To facilitate the interpretation of the large data set, we grouped the FAs reported in this study into seven groups (Table 3) using the MDS patterns shown in figure 3 as the primary guide, and, also taking into consideration correlations and established animal physiology and human nutritional factors [4,7,14,48].

Group

FAs

Factors for individual or grouping

 SC-S

C4:0, C6:0, C8:0, C10:0, C12:0

Grouped well in MDS (Figure 3) i.e. highly correlated; produced in the mammary gland [14]; metabolised differently in human body than longer chain FA [42].

 MC-S

C14:0,    C15:0i and a, C15:0

Grouped well in MDS (Figure 3), i.e. highly correlated; The C15:0 isomers are synthesised through bacterial flora in the rumen [43].  C15:0 is a biological marker of dairy fat intake and other ruminal animal fat in human nutrition [1,11] as is C14:0 [10] and branched FA’s have anti-carcinogenic activities [44].

Palmitic acid

C16:0

Although this fatty acid appeared to be associated with the Minor Unsaturated fatty acids (m-U) in the MDS it was kept separately as it is saturated and a Major FA; origin from feed or synthesised in the mammary gland, proportion depending on dietary fat intake, stage of lactation, energy balance and stored fat [14].

C17:0 isomers

C17:0a, C17:0i, C17:0

Grouped well in MDS (Figure 3) i.e. highly correlated; are biomarkers for milk fat and other ruminant animal fat in human nutrition [1]; Branched FAs have additional benefits [7].

 m-U

C10:1, C14:1, C16:1, C17:1

Broadly associated in MDS in MDS (Figure 3). Relatively low levels of each; all require desaturase activity [14,18]; Mono-unsaturated FA’s are generally considered desirable in human nutrition [45-47].

Stearic acid

C18:0

Major saturated FA; derived from the adipose tissue and diet [14]; did not group well with other long chain FA’s in MDS (Figure 3).

LC-U

C18:1, C18:2  C18:3

Grouped well in MDS (Figure 3) i.e. highly correlated; derived from the diet and adipose tissue followed by desaturation in the mammary gland, are considered desirable in human nutrition [45-47].

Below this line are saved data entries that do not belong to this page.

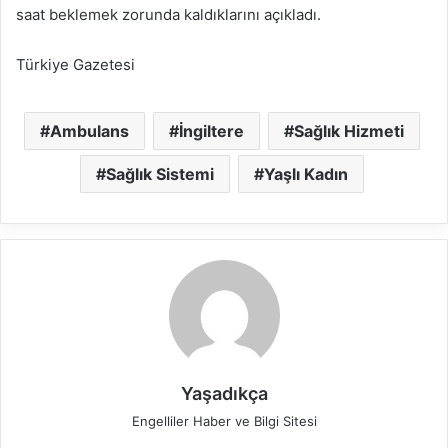
saat beklemek zorunda kaldıklarını açıkladı.
Türkiye Gazetesi
Ambulans
İngiltere
Sağlık Hizmeti
Sağlık Sistemi
Yaşlı Kadın
Yaşadıkça
Engelliler Haber ve Bilgi Sitesi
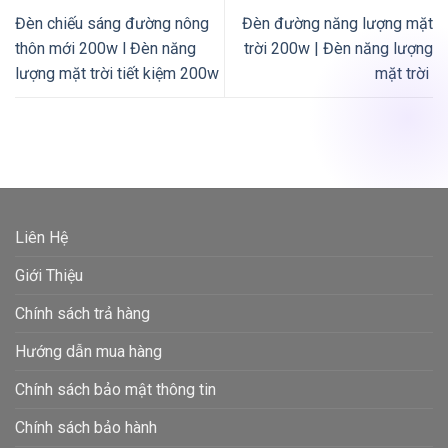
Đèn chiếu sáng đường nông
Đèn đường năng lượng mặt
thôn mới 200w l Đèn năng
trời 200w | Đèn năng lượng
lượng mặt trời tiết kiệm 200w
mặt trời
Liên Hệ
Giới Thiệu
Chính sách trả hàng
Hướng dẫn mua hàng
Chính sách bảo mật thông tin
Chính sách bảo hành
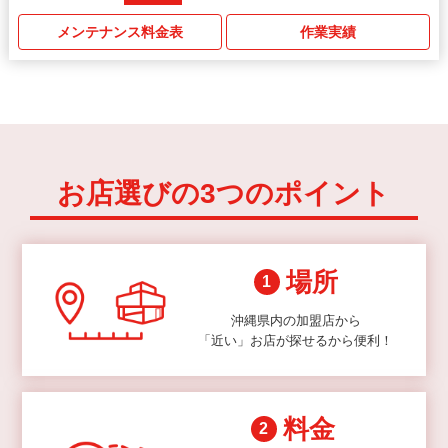
メンテナンス料金表
作業実績
お店選びの3つのポイント
場所
1
沖縄県内の加盟店から
「近い」お店が探せるから便利！
料金
2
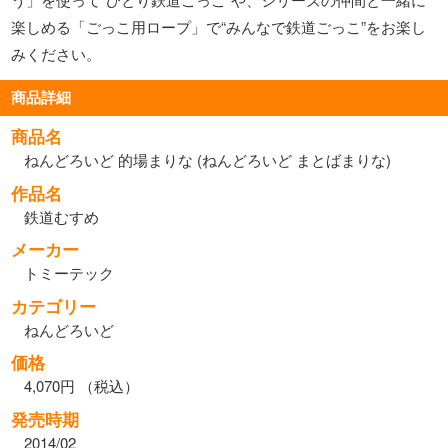
楽しめる「ごっこ用ロープ」で“みんなで鉄道ごっこ”をお楽し
みください。
商品詳細
商品名
ねんどろいど 的場まりな (ねんどろいど まとばまりな)
作品名
鉄道むすめ
メーカー
トミーテック
カテゴリー
ねんどろいど
価格
4,070円 （税込）
発売時期
2014/02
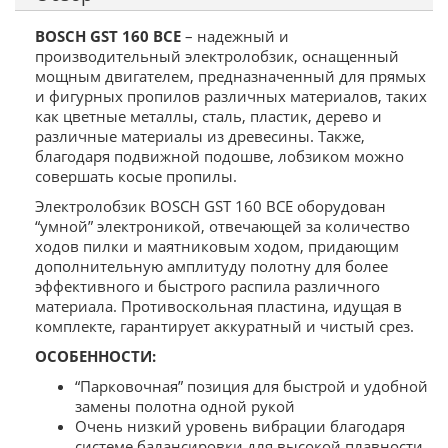
BOSCH GST 160 BCE
– надежный и
производительный электролобзик, оснащенный
мощным двигателем, предназначенный для прямых
и фигурных пропилов различных материалов, таких
как цветные металлы, сталь, пластик, дерево и
различные материалы из древесины. Также,
благодаря подвижной подошве, лобзиком можно
совершать косые пропилы.
Электролобзик BOSCH GST 160 BCE оборудован
“умной” электроникой, отвечающей за количество
ходов пилки и маятниковым ходом, придающим
дополнительную амплитуду полотну для более
эффективного и быстрого распила различного
материала. Противоскольная пластина, идущая в
комплекте, гарантирует аккуратный и чистый срез.
ОСОБЕННОСТИ:
“Парковочная” позиция для быстрой и удобной
замены полотна одной рукой
Очень низкий уровень вибрации благодаря
системе балансировки для высокой плавности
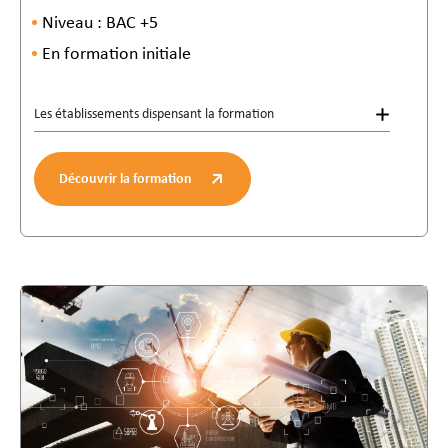
Niveau : BAC +5
En formation initiale
Les établissements dispensant la formation
Découvrir la formation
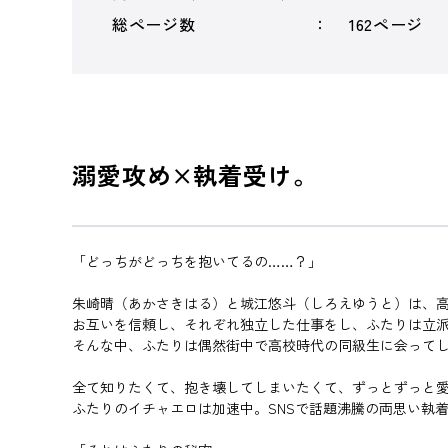
総ページ数
162ページ
溺愛攻め×執着受け。
「どっちがどっちを抱いてるの……？」
朱崎晴（あかさきはる）と城江悠斗（しろえゆうと）は、
お互いを信頼し、それぞれ独立した仕事をし、ふたりは立
そんな中、ふたりは偶然街中で高校時代の同級生に会って
全て知りたくて、抱き壊してしまいたくて、ずっとずっと
ふたりのイチャエロは加速中。SNSで話題沸騰の両思い執着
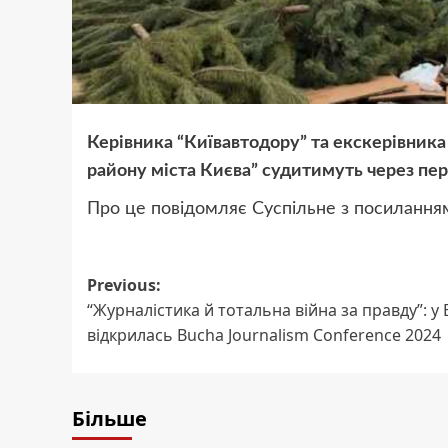
Керівника “Київавтодору” та екскерівник
району міста Києва” судитимуть через пе
Про це повідомляє Суспільне з посиланням
Post
Previous:
“Журналістика й тотальна війна за правду”: у 
navigation
відкрилась Bucha Journalism Conference 2024
Більше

Table 3: Fatty Acid (FA) groupings with rationale used in this study.The box plots in figure 4 present the site variation found within each of the selected FA groupings and individual FAs (C16:0, C18:0 and CLA), across sites.  Site 20 stood out as the most different compared to other sites (lowest extreme and/or median concentration for SC-S, MC-S and C16:0, and highest for C18:0 and LC-U), as well as site 16 (lowest in C18:0 and LCU, and highest in C16:0). Correlations between the concentrations of FA’s and groupings are shown in figure 5, which shows that C18:0 and the LC-U’s are highly positively correlated, but negatively correlated with all other FA’s and groupings, which will be discussed further in the section on seasonal and regional differences.

Figure 4: Box plots indicating the spread in fatty acid (FA) composition (wt %) for each site (1-20, x axis) within the study, for; short chain saturated FAs (SC-S), medium chain saturated FAs (MC-S), C16:0, C17:0 isomers, minor unsaturated FAs (m-U), C18:0, long chain unsaturated FAs (LC-U) and Conjugated Acid (CLA).

Note: The median value is represented by the horizontal line in the middle of the box. The lower and upper quartiles are represented by the lower and upper boundaries of the box, and the minima and maxima are represented by the most extreme points or the ends of the extended lines.

Figure 5: Correlation coefficients between the fatty acid groups; short chain saturated FAs (SC-S), medium chain saturated FAs (MC-S), C16:0, C17:0 isomers, minor unsaturated FAs (m-U), C18:0 and long chain unsaturated FAs (LC-U) for all samples from the 19 bulk milk production sites (n = 794).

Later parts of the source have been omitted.